No caminho há tanta coisa que, quando menos se espera, caminhar torna-se exatamente seu oposto, que é não caminhar, de tanto que se para a cada passo dado, de tanto que se olha por entre janela e porta e brecha de portão, bem mais que desníveis de rua e irregularidades de calçada.

A vida alheia, vida dos outros, vida de quem não se imagina semelhante, proximidade de meia parede, parede e meia, então é o susto um susto?
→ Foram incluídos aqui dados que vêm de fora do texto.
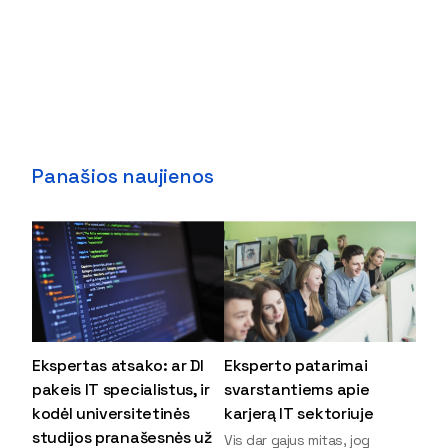
Panašios naujienos
Ekspertas atsako: ar DI
Eksperto patarimai
pakeis IT specialistus, ir
svarstantiems apie
kodėl universitetinės
karjerą IT sektoriuje
studijos pranašesnės už
Vis dar gajus mitas, jog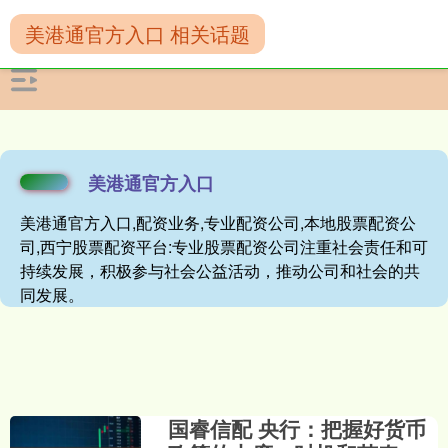
美港通官方入口 相关话题
美港通官方入口
美港通官方入口,配资业务,专业配资公司,本地股票配资公
司,西宁股票配资平台:专业股票配资公司注重社会责任和可
持续发展，积极参与社会公益活动，推动公司和社会的共
同发展。
国睿信配 央行：把握好货币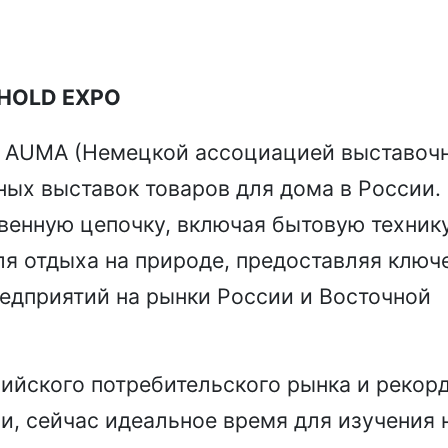
EHOLD EXPO
 AUMA (Немецкой ассоциацией выставоч
ых выставок товаров для дома в России.
венную цепочку, включая бытовую технику
ля отдыха на природе, предоставляя ключ
едприятий на рынки России и Восточной
ийского потребительского рынка и рекор
и, сейчас идеальное время для изучения 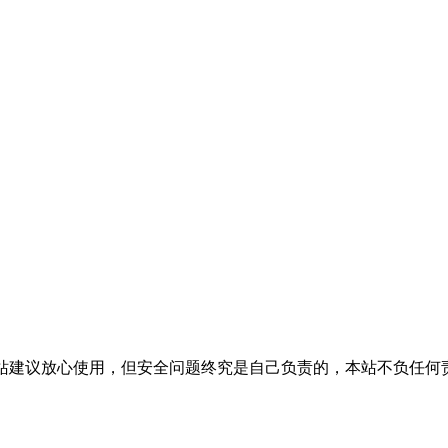
活，本站建议放心使用，但安全问题终究是自己负责的，本站不负任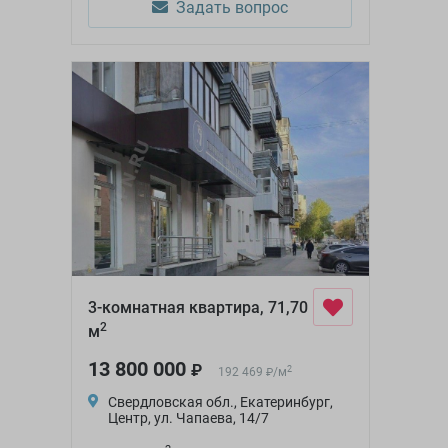
Задать вопрос
3-комнатная квартира, 71,70
2
м
13 800 000
₽
2
192 469
/
м
₽
Свердловская обл., Екатеринбург,
Центр, ул. Чапаева, 14/7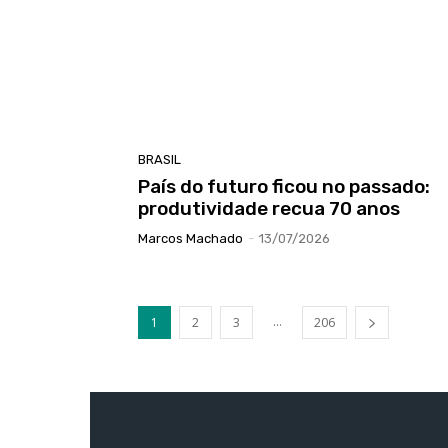
BRASIL
País do futuro ficou no passado:
produtividade recua 70 anos
Marcos Machado
-
13/07/2026
...
1
2
3
206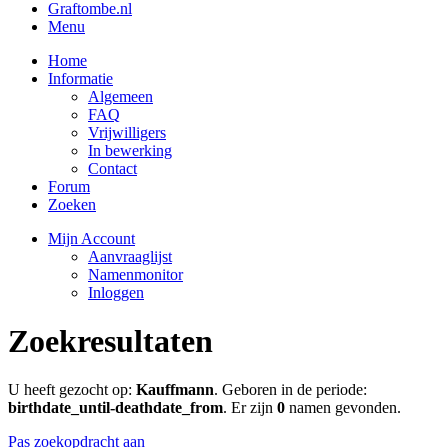
Graftombe.nl
Menu
Home
Informatie
Algemeen
FAQ
Vrijwilligers
In bewerking
Contact
Forum
Zoeken
Mijn Account
Aanvraaglijst
Namenmonitor
Inloggen
Zoekresultaten
U heeft gezocht op:
Kauffmann
. Geboren in de periode:
birthdate_until-deathdate_from
. Er zijn
0
namen gevonden.
Pas zoekopdracht aan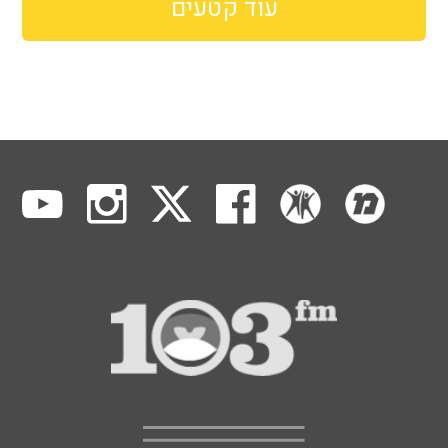
עוד קטעים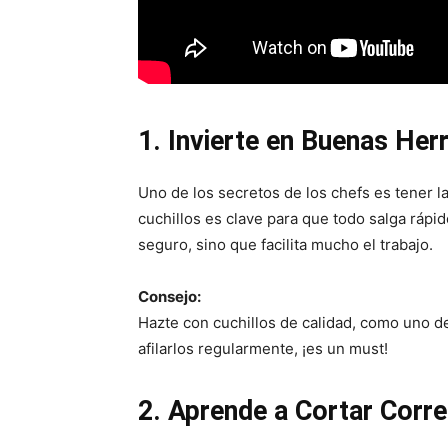
1. Invierte en Buenas Her
Uno de los secretos de los chefs es tener 
cuchillos es clave para que todo salga rápid
seguro, sino que facilita mucho el trabajo.
Consejo:
Hazte con cuchillos de calidad, como uno de
afilarlos regularmente, ¡es un must!
2. Aprende a Cortar Corr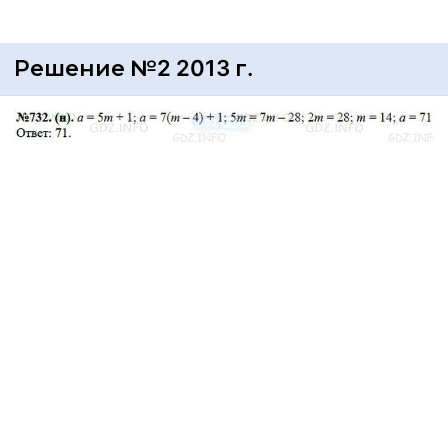
Решение №2 2013 г.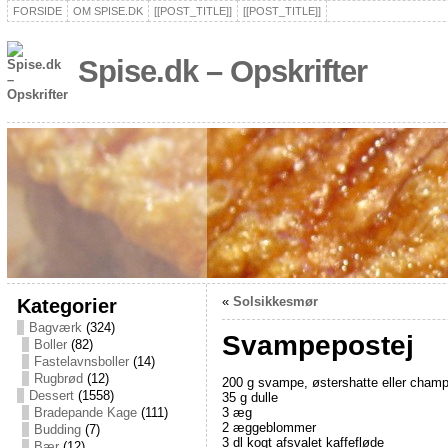
FORSIDE
OM SPISE.DK
[[POST_TITLE]]
[[POST_TITLE]]
Spise.dk – Opskrifter
Kategorier
«
Solsikkesmør
Bagværk
(324)
Svampepostej
Boller
(82)
Fastelavnsboller
(14)
Rugbrød
(12)
200 g svampe, østershatte eller champ
Dessert
(1558)
35 g dulle
3 æg
Bradepande Kage
(111)
2 æggeblommer
Budding
(7)
3 dl kogt afsvalet kaffefløde
Bær
(12)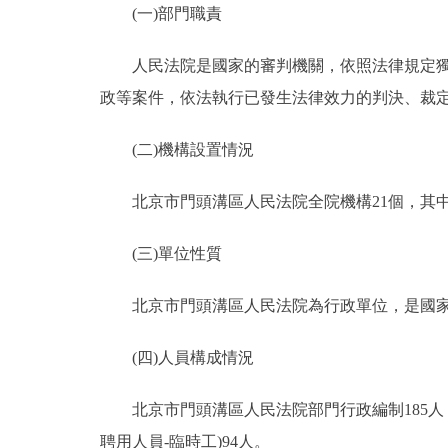
(一)部門職責
決策公開
人民法院是國家的審判機關，依照法律規定獨立
政等案件，依法執行已發生法律效力的判決、裁
政務服務
(二)機構設置情況
個人服務
北京市門頭溝區人民法院全院機構21個，其中審
便民服務
(三)單位性質
仲介服務
北京市門頭溝區人民法院為行政單位，是國家
政民互動
(四)人員構成情況
12345網上接訴即辦
北京市門頭溝區人民法院部門行政編制185人，實
參與調查
聘用人員-臨時工)94人。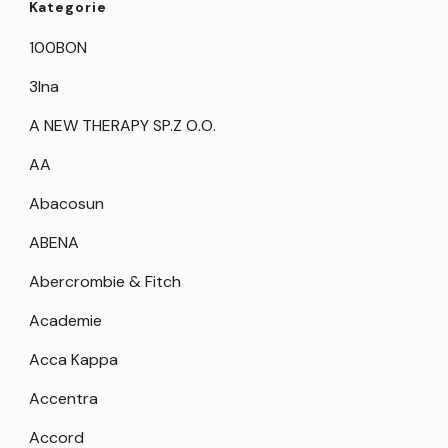
Kategorie
100BON
3Ina
A NEW THERAPY SP.Z O.O.
AA
Abacosun
ABENA
Abercrombie & Fitch
Academie
Acca Kappa
Accentra
Accord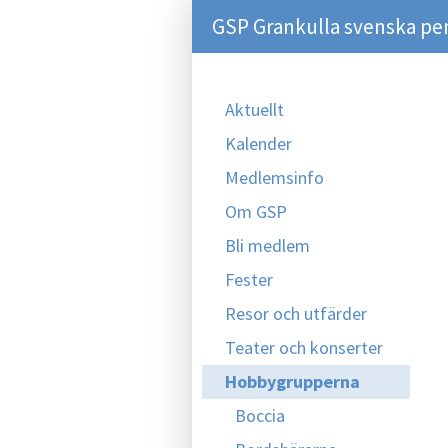
GSP Grankulla svenska pe
Aktuellt
Kalender
Medlemsinfo
Om GSP
Bli medlem
Fester
Resor och utfärder
Teater och konserter
Hobbygrupperna
Boccia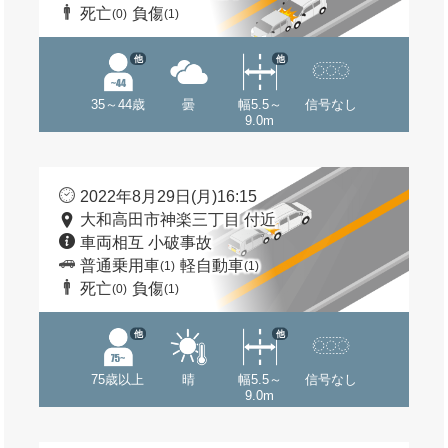
死亡
負傷
(0)
(1)
他
他
35～44歳
曇
幅5.5～
信号なし
9.0m
2022年8月29日(月)16:15
大和高田市神楽三丁目 付近
車両相互 小破事故
普通乗用車
軽自動車
(1)
(1)
死亡
負傷
(0)
(1)
他
他
75歳以上
晴
幅5.5～
信号なし
9.0m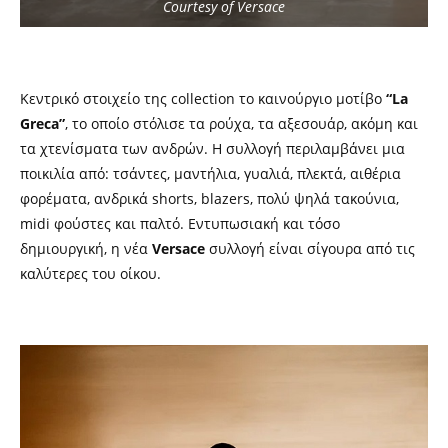
Courtesy of Versace
Κεντρικό στοιχείο της collection το καινούργιο μοτίβο
“La
Greca”
, το οποίο στόλισε τα ρούχα, τα αξεσουάρ, ακόμη και
τα χτενίσματα των ανδρών. Η συλλογή περιλαμβάνει μια
ποικιλία από: τσάντες, μαντήλια, γυαλιά, πλεκτά, αιθέρια
φορέματα, ανδρικά shorts, blazers, πολύ ψηλά τακούνια,
midi φούστες και παλτό. Εντυπωσιακή και τόσο
δημιουργική, η νέα
Versace
συλλογή είναι σίγουρα από τις
καλύτερες του οίκου.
É o susto, do susto se vive boa parte do tempo e ainda bem que é assim do contrário, vejam só, em não havendo o susto, aquela casa do lado da sombra toda repleta de porta-retratos, ela disse é desse jeito que é na casa da mãe, ela gosta de espalhar retratos da gente quando éramos todos pequenos e brincávamos juntos no quintal, na área, em qualquer lugar que fosse, esses retratos estão por todo canto, a evolução de uma franja aparada, a permanência das covas no sorriso, a emergência de um nariz mais arredondado, a altura ganha dos 11 aos 14 que, de repente, estaca.

As constâncias e contingências.

Está tudo ali enquanto andamos, ela até anotando números de apartamentos pra alugar, eu mais preocupado com ranhuras, frestas, espiar o que vai na cadeira de balanço balançando na sala escura num final de tarde na rua tranquila da cidade litorânea.